- Goal of the exercise
Give again, word for word, every line in the entries below from the line with "Доставка и оплата" up to and including the line with "Регистрация", and no other line.

- The data
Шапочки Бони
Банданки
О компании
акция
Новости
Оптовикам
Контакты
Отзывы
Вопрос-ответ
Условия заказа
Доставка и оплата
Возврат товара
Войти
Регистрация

==

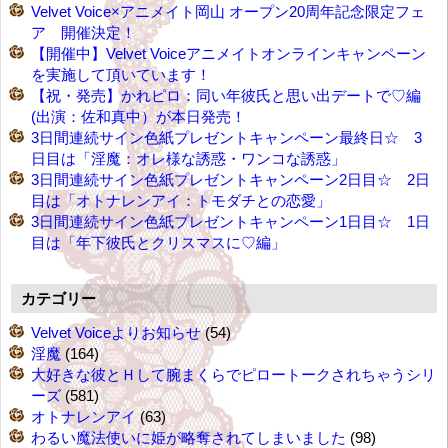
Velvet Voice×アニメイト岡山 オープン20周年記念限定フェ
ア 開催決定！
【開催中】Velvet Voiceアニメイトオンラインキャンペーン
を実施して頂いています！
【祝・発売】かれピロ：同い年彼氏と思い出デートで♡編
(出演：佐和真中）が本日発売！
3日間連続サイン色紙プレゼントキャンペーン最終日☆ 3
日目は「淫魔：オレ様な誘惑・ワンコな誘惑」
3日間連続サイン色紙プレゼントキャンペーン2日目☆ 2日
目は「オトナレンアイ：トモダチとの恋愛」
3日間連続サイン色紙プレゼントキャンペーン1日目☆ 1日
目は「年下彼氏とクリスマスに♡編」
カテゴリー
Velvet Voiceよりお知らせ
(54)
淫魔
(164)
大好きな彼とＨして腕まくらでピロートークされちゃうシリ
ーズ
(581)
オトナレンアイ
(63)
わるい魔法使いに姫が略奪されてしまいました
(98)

...

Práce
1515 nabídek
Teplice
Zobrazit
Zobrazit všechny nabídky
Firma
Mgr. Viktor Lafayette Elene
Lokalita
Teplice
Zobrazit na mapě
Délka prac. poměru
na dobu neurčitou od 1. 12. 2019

- Written answer
Доставка и оплата
Возврат товара
Войти
Регистрация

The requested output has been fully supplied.